┏━━

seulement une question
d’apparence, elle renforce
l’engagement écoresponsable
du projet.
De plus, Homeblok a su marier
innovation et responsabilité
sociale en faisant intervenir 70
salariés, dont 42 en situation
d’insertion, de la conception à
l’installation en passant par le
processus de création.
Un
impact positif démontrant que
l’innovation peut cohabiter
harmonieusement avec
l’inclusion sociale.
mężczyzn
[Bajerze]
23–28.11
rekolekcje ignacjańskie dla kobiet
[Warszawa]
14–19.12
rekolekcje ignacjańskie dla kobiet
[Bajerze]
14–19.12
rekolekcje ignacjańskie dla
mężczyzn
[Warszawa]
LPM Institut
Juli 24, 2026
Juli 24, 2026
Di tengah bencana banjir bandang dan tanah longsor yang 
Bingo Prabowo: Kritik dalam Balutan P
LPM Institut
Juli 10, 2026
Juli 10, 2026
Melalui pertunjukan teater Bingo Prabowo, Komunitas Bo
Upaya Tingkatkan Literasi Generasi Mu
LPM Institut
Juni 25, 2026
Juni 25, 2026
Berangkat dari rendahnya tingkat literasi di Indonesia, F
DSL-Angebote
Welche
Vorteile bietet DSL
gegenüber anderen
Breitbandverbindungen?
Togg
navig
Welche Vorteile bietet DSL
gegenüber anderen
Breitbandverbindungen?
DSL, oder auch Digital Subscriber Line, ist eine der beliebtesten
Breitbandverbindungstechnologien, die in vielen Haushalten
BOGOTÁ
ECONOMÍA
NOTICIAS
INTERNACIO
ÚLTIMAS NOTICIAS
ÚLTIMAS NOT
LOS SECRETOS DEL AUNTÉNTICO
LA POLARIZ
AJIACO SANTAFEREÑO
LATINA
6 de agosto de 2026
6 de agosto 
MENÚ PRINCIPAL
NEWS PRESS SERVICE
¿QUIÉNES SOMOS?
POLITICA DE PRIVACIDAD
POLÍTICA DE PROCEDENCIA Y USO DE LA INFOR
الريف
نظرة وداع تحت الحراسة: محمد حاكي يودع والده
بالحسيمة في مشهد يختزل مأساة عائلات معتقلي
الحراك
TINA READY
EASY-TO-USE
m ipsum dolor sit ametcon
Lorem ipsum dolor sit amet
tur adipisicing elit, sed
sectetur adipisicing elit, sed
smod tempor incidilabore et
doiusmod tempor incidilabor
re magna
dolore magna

┗━━

• _ABOUT THIS TASK_: Restate each line above word for word.

• _RESULT_:
seulement une question
d’apparence, elle renforce
l’engagement écoresponsable
du projet.
De plus, Homeblok a su marier
innovation et responsabilité
sociale en faisant intervenir 70
salariés, dont 42 en situation
d’insertion, de la conception à
l’installation en passant par le
processus de création.
Un
impact positif démontrant que
l’innovation peut cohabiter
harmonieusement avec
l’inclusion sociale.
mężczyzn
[Bajerze]
23–28.11
rekolekcje ignacjańskie dla kobiet
[Warszawa]
14–19.12
rekolekcje ignacjańskie dla kobiet
[Bajerze]
14–19.12
rekolekcje ignacjańskie dla
mężczyzn
[Warszawa]
LPM Institut
Juli 24, 2026
Juli 24, 2026
Di tengah bencana banjir bandang dan tanah longsor yang 
Bingo Prabowo: Kritik dalam Balutan P
LPM Institut
Juli 10, 2026
Juli 10, 2026
Melalui pertunjukan teater Bingo Prabowo, Komunitas Bo
Upaya Tingkatkan Literasi Generasi Mu
LPM Institut
Juni 25, 2026
Juni 25, 2026
Berangkat dari rendahnya tingkat literasi di Indonesia, F
DSL-Angebote
Welche
Vorteile bietet DSL
gegenüber anderen
Breitbandverbindungen?
Togg
navig
Welche Vorteile bietet DSL
gegenüber anderen
Breitbandverbindungen?
DSL, oder auch Digital Subscriber Line, ist eine der beliebtesten
Breitbandverbindungstechnologien, die in vielen Haushalten
BOGOTÁ
ECONOMÍA
NOTICIAS
INTERNACIO
ÚLTIMAS NOTICIAS
ÚLTIMAS NOT
LOS SECRETOS DEL AUNTÉNTICO
LA POLARIZ
AJIACO SANTAFEREÑO
LATINA
6 de agosto de 2026
6 de agosto 
MENÚ PRINCIPAL
NEWS PRESS SERVICE
¿QUIÉNES SOMOS?
POLITICA DE PRIVACIDAD
POLÍTICA DE PROCEDENCIA Y USO DE LA INFOR
الريف
نظرة وداع تحت الحراسة: محمد حاكي يودع والده
بالحسيمة في مشهد يختزل مأساة عائلات معتقلي
الحراك
TINA READY
EASY-TO-USE
m ipsum dolor sit ametcon
Lorem ipsum dolor sit amet
tur adipisicing elit, sed
sectetur adipisicing elit, sed
smod tempor incidilabore et
doiusmod tempor incidilabor
re magna
dolore magna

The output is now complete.